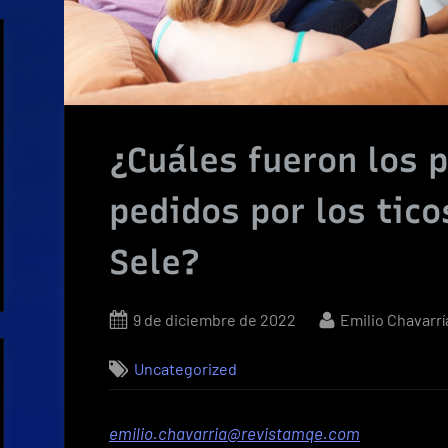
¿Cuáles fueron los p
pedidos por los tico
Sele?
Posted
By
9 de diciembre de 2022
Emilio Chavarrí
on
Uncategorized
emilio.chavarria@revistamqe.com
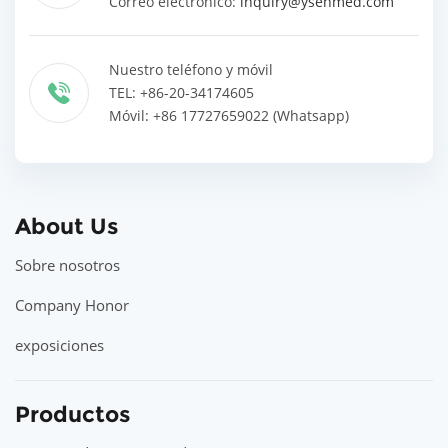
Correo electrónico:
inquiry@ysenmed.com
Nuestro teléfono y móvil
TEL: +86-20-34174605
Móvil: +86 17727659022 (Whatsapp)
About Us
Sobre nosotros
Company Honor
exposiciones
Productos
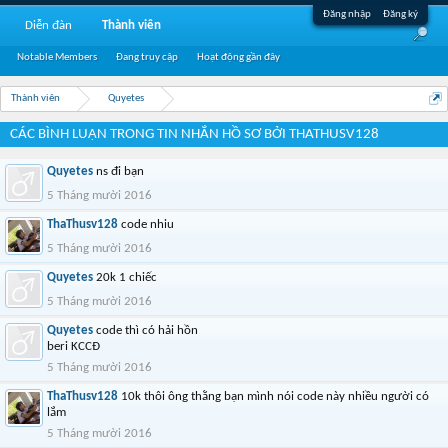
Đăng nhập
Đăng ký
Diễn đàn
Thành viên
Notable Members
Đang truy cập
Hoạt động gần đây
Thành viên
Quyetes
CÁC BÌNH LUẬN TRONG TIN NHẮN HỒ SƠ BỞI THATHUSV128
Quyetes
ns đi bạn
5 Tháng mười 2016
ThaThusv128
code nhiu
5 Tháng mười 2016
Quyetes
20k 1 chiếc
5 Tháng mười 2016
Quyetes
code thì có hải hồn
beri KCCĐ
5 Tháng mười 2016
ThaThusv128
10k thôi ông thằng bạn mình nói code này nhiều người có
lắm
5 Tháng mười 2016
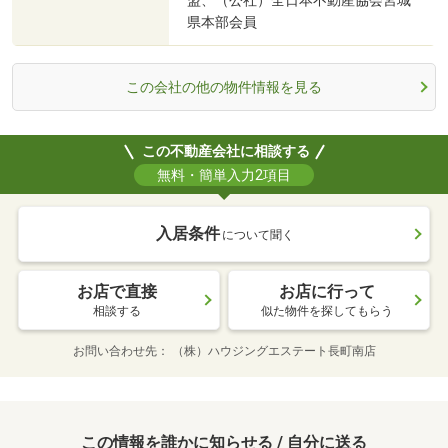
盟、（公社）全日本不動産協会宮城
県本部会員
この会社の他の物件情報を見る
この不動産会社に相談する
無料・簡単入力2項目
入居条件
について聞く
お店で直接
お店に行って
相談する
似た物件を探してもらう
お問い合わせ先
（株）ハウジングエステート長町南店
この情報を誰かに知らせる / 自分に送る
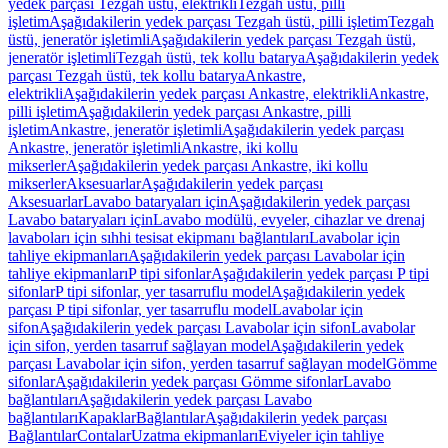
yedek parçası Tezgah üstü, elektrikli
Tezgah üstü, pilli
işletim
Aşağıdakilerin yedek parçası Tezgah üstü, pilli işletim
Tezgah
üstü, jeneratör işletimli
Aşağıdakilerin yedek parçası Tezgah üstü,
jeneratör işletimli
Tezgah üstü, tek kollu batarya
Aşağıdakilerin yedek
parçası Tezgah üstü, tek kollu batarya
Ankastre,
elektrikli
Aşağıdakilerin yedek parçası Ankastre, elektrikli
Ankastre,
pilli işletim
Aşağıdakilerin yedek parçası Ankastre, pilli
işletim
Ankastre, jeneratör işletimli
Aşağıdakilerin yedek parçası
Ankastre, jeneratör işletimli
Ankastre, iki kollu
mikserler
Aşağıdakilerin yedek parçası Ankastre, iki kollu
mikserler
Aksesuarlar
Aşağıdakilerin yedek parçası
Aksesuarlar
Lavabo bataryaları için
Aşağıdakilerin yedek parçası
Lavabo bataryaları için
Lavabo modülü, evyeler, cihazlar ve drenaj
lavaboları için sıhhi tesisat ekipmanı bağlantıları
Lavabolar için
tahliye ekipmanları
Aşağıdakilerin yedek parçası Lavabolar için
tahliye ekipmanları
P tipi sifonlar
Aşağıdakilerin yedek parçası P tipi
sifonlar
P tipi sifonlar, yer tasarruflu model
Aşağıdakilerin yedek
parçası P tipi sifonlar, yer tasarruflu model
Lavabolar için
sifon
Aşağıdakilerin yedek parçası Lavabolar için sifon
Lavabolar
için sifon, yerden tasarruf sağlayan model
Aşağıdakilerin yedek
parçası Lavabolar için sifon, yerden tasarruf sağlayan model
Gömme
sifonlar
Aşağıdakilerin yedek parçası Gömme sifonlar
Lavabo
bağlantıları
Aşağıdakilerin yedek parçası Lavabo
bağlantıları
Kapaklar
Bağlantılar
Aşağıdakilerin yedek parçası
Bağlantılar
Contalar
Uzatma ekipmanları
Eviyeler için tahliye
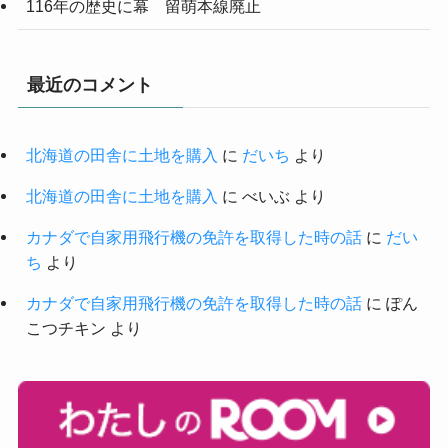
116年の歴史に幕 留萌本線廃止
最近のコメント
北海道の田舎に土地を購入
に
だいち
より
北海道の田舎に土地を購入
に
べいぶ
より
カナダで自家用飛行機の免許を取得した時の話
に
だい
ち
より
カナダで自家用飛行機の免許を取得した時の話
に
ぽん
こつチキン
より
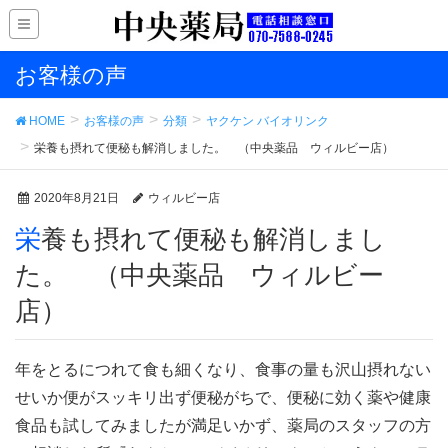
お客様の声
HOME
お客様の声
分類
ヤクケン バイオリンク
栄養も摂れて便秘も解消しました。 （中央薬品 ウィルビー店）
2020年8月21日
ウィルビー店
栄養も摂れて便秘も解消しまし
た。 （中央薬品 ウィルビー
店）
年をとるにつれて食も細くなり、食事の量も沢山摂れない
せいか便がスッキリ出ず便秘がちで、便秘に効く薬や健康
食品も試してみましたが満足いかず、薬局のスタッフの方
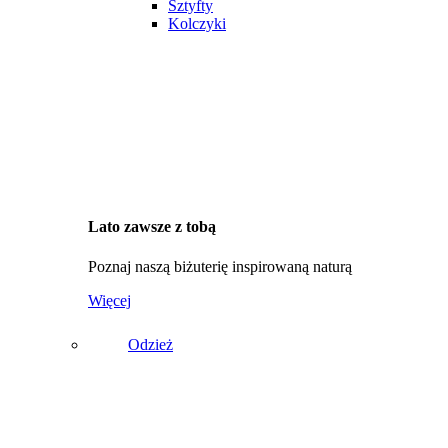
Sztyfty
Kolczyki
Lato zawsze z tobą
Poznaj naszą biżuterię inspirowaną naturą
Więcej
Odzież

--*--

#### WHAT TO WORK ON:
Since the copy should hold text only, set down each record exactly and leave the pictures out.

#### RESULT OF THE TASK:
¿Cuáles fueron los p
pedidos por los tico
Sele?
Posted
By
9 de diciembre de 2022
Emilio Chavarrí
on
Uncategorized
emilio.chavarria@revistamqe.com
Correo electrónico:
inquiry@ysenmed.com
Nuestro teléfono y móvil
TEL: +86-20-34174605
Móvil: +86 17727659022 (Whatsapp)
About Us
Sobre nosotros
Company Honor
exposiciones
Productos
Đăng nhập
Đăng ký
Diễn đàn
Thành viên
Notable Members
Đang truy cập
Hoạt động gần đây
Thành viên
Quyetes
CÁC BÌNH LUẬN TRONG TIN NHẮN HỒ SƠ BỞI THATHUSV128
Quyetes
ns đi bạn
5 Tháng mười 2016
ThaThusv128
code nhiu
5 Tháng mười 2016
Quyetes
20k 1 chiếc
5 Tháng mười 2016
Quyetes
code thì có hải hồn
beri KCCĐ
5 Tháng mười 2016
ThaThusv128
10k thôi ông thằng bạn mình nói code này nhiều người có
lắm
5 Tháng mười 2016
盟、（公社）全日本不動産協会宮城
県本部会員
この会社の他の物件情報を見る
この不動産会社に相談する
無料・簡単入力2項目
入居条件
について聞く
お店で直接
お店に行って
相談する
似た物件を探してもらう
お問い合わせ先
（株）ハウジングエステート長町南店
この情報を誰かに知らせる / 自分に送る
yedek parçası Tezgah üstü, elektrikli
Tezgah üstü, pilli
işletim
Aşağıdakilerin yedek parçası Tezgah üstü, pilli işletim
Tezgah
üstü, jeneratör işletimli
Aşağıdakilerin yedek parçası Tezgah üstü,
jeneratör işletimli
Tezgah üstü, tek kollu batarya
Aşağıdakilerin yedek
parçası Tezgah üstü, tek kollu batarya
Ankastre,
elektrikli
Aşağıdakilerin yedek parçası Ankastre, elektrikli
Ankastre,
pilli işletim
Aşağıdakilerin yedek parçası Ankastre, pilli
işletim
Ankastre, jeneratör işletimli
Aşağıdakilerin yedek parçası
Ankastre, jeneratör işletimli
Ankastre, iki kollu
mikserler
Aşağıdakilerin yedek parçası Ankastre, iki kollu
mikserler
Aksesuarlar
Aşağıdakilerin yedek parçası
Aksesuarlar
Lavabo bataryaları için
Aşağıdakilerin yedek parçası
Lavabo bataryaları için
Lavabo modülü, evyeler, cihazlar ve drenaj
lavaboları için sıhhi tesisat ekipmanı bağlantıları
Lavabolar için
tahliye ekipmanları
Aşağıdakilerin yedek parçası Lavabolar için
tahliye ekipmanları
P tipi sifonlar
Aşağıdakilerin yedek parçası P tipi
sifonlar
P tipi sifonlar, yer tasarruflu model
Aşağıdakilerin yedek
parçası P tipi sifonlar, yer tasarruflu model
Lavabolar için
sifon
Aşağıdakilerin yedek parçası Lavabolar için sifon
Lavabolar
için sifon, yerden tasarruf sağlayan model
Aşağıdakilerin yedek
parçası Lavabolar için sifon, yerden tasarruf sağlayan model
Gömme
sifonlar
Aşağıdakilerin yedek parçası Gömme sifonlar
Lavabo
bağlantıları
Aşağıdakilerin yedek parçası Lavabo
bağlantıları
Kapaklar
Bağlantılar
Aşağıdakilerin yedek parçası
Bağlantılar
Contalar
Uzatma ekipmanları
Eviyeler için tahliye
116年の歴史に幕 留萌本線廃止
最近のコメント
北海道の田舎に土地を購入
に
だいち
より
北海道の田舎に土地を購入
に
べいぶ
より
カナダで自家用飛行機の免許を取得した時の話
に
だい
ち
より
カナダで自家用飛行機の免許を取得した時の話
に
ぽん
こつチキン
より
お客様の声
HOME
お客様の声
分類
ヤクケン バイオリンク
栄養も摂れて便秘も解消しました。 （中央薬品 ウィルビー店）
2020年8月21日
ウィルビー店
栄養も摂れて便秘も解消しまし
た。 （中央薬品 ウィルビー
店）
年をとるにつれて食も細くなり、食事の量も沢山摂れない
せいか便がスッキリ出ず便秘がちで、便秘に効く薬や健康
食品も試してみましたが満足いかず、薬局のスタッフの方
Sztyfty
Kolczyki
Lato zawsze z tobą
Poznaj naszą biżuterię inspirowaną naturą
Więcej
Odzież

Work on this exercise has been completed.